As an audience we are given enough information to decipher the plot to an extent, for example we know that Tavernier was a decorated soldier, and therefore should be able to get himself out of the lift situation, yet he fails to do so without the good fortune that a night watchman brings with him. We are seeing the conventions of the cinema being manipulated and deconstructed, one of the key mannerisms that would go on to be explored further within the new wave. At times Ascenseur Pour L’Echafaud actually feels like a pre-reaction to the new wave, as opposed to a precursor to it. Such is the length of the influence of the film, it feels as though it couldn’t possibly have existed first. That Malle was only 24 years old when this, his debut was produced makes the assured confidence on display all the more impressive.

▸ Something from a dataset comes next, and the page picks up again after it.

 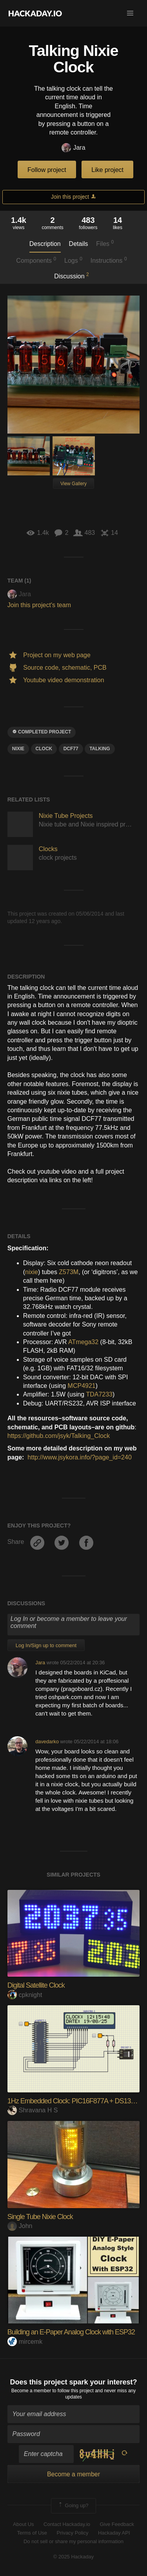 What do you see at coordinates (68, 1272) in the screenshot?
I see `Z573M` at bounding box center [68, 1272].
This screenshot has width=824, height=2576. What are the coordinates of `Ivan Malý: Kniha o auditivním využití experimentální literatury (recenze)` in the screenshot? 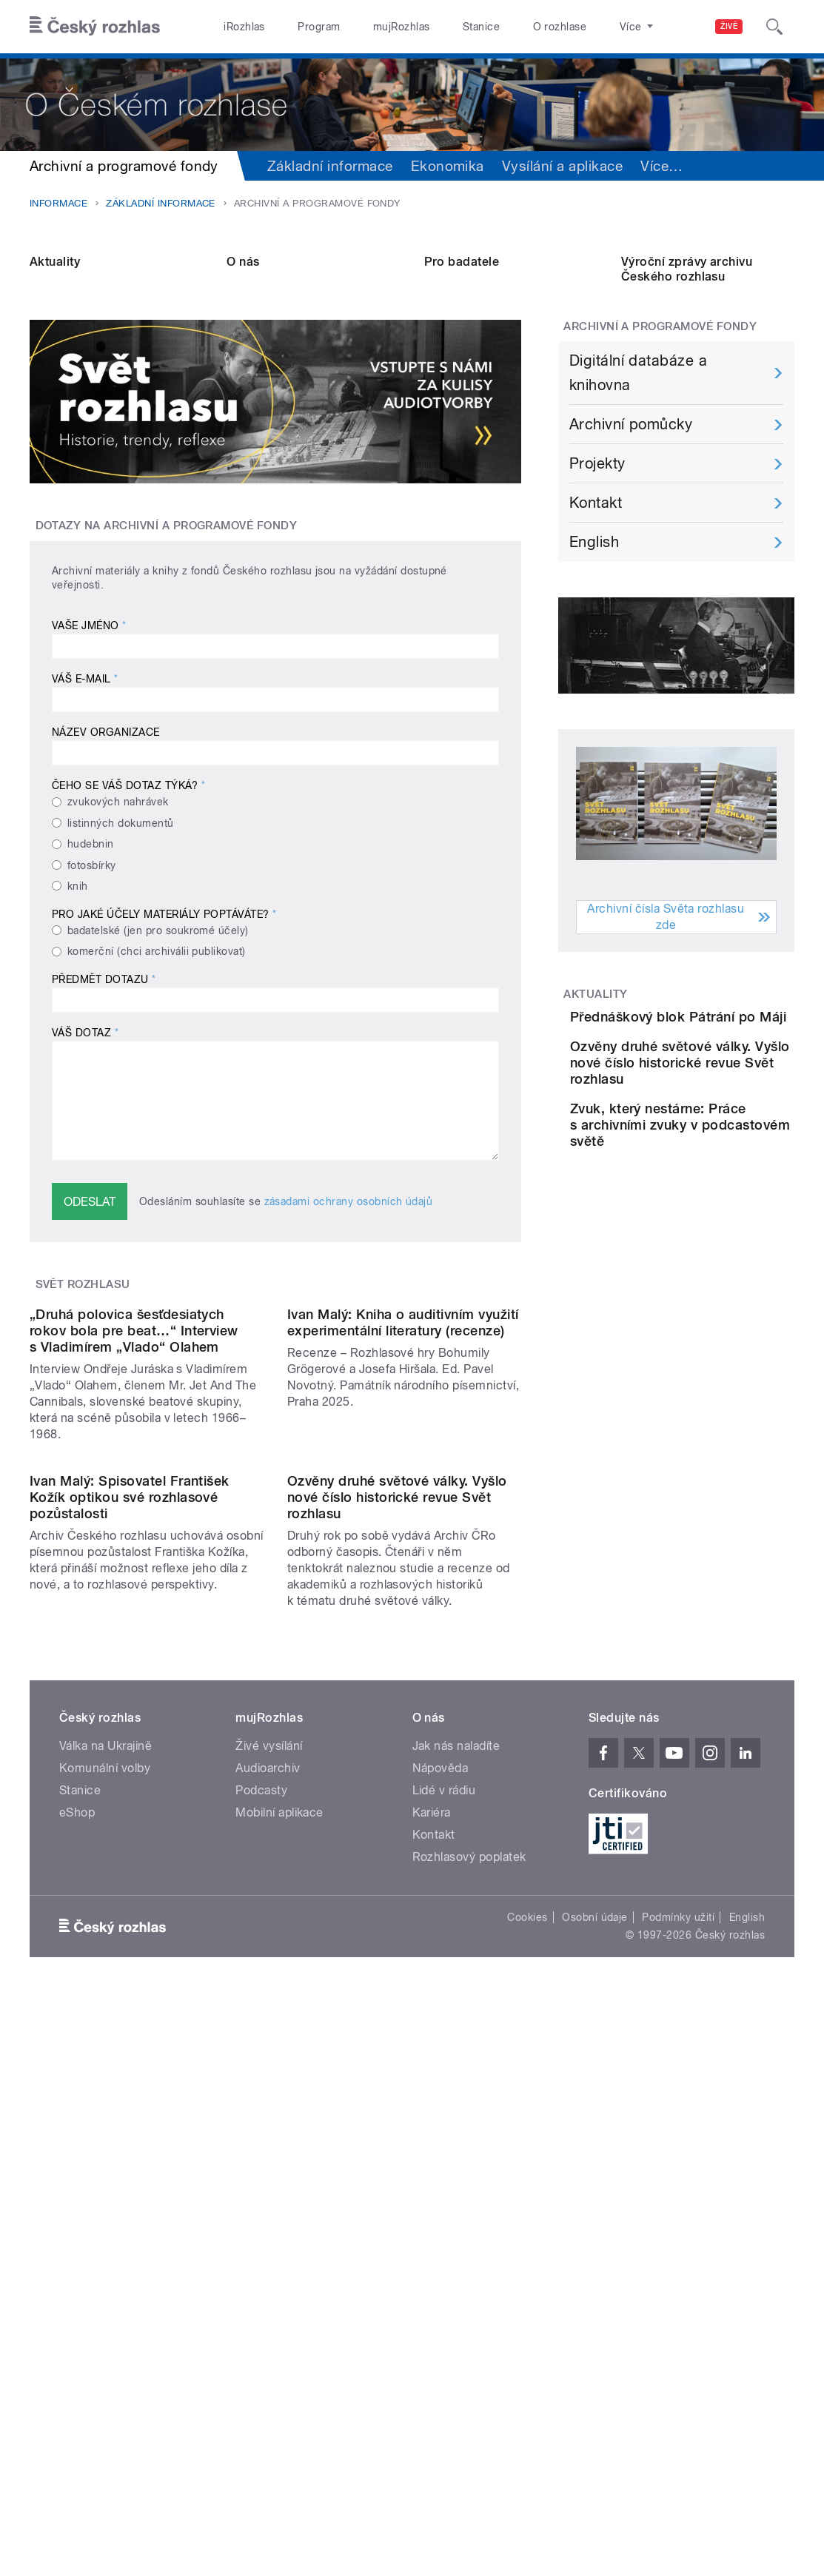 It's located at (403, 1570).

Similarly to the way in which the Nouvelle Vague did, Ascenseur Pour L’Echafaud owes a great debt to the American cinema that came before it. In a manner no different to Melville’s Bob Le Flambeur, we have a clear set of narrative rules and characters that follow the US standard rather closely, even down to echoing the American obsession with contextually relevant remorse and justice. Stylistically the French take on American genre filmmaking is very different though, with emphasis being on the subtleties that may have escaped the workmanlike system of the days of the old Hollywood. That Malle also chose to keep his leading man stranded in one location for the duration of the film strikes as a wide deviation from that of the norm too.

The political subtext of the film, in which the victim of the opening murder is a businessman that has profited greatly from the spoils of war (an incredibly bold notion for the late 1950?s), provides the film with a surprisingly contemporary slant, dictating that Ascenseur Pour L’Echafaud remains a staggering work 60 years after its initial release.